All Tensors that have requires_grad which is False will be leaf Tensors by convention.
For Tensors that have requires_grad which is True , they will be leaf Tensors if they were created by the user. This means that they are not the result of an operation and so grad_fn is None.
Only leaf Tensors will have their grad populated during a call to backward(). To get grad populated for non-leaf Tensors, you can use retain_grad().
Hi I just started learning about autograd and I have some confusion about the PyTorch docs above, it says that if requires_grad is False then it is a leaf tensor and only leaf tensor will have their grad populated during the call to backward, but why a tensor’s grad is populated when it does not require gradient? What is the purpose of the is_leaf attribute?
Hi,
Thanks for the great link to the blog, I have read it and gained lots of insights about how autograd works but the article only explains the definition of leaf node but does not explain why it is needed, perhaps the author think it should be intuitive . It also does not answer some questions I had, such as:
>>> b = torch.rand(10, requires_grad=True).cuda()
>>> b.is_leaf
False
# b was created by the operation that cast a cpu Tensor into a cuda Tensor
>>> f = torch.rand(10, requires_grad=True, device="cuda")
>>> f.is_leaf
True
# f requires grad, has no operation creating it
Does the above mean that if we call cuda() on a tensor then we have to use retain_grad=True so that the grad attribute will be populated?

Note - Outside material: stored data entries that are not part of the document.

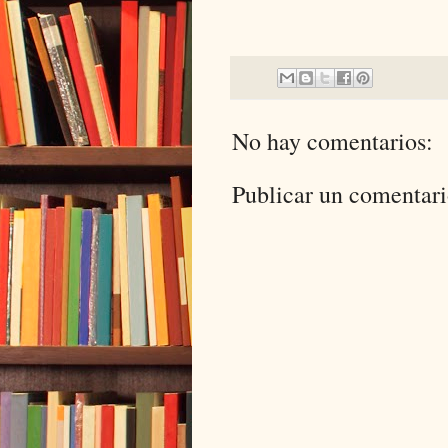
No hay comentarios:
Publicar un comentar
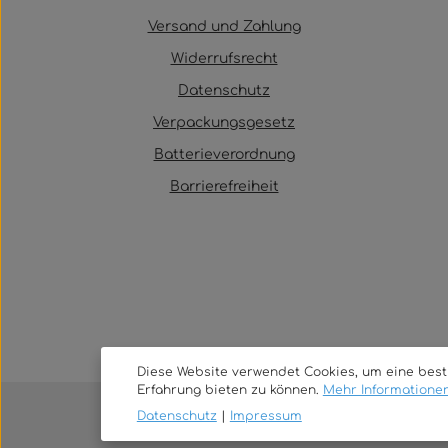
Versand und Zahlung
Widerrufsrecht
Datenschutz
Verpackungsgesetz
Batterieverordnung
Barrierefreiheit
Diese Website verwendet Cookies, um eine bes
Erfahrung bieten zu können.
Mehr Informationen 
Datenschutz
|
Impressum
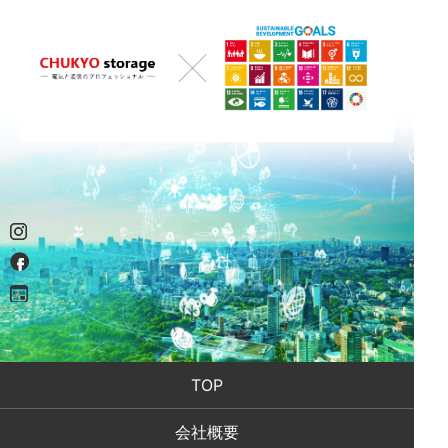
TOP
会社概要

We need graph leaves to be able to compute gradients of final tensor w.r.t. them. Leaf nodes are not functions or simply put, have not been obtained from mathematical operations. For instance, in a nn.Linear(in, out) module, weight and bias are leaf nodes so when you call .backward on a loss function that uses this linear layer, gradient of loss function will be calculated w.r.t. the weights and bias. In the other words, all parameters of layers are leaf nodes.
Because .cuda() is an operation, then yes, you have use retain_grad=True.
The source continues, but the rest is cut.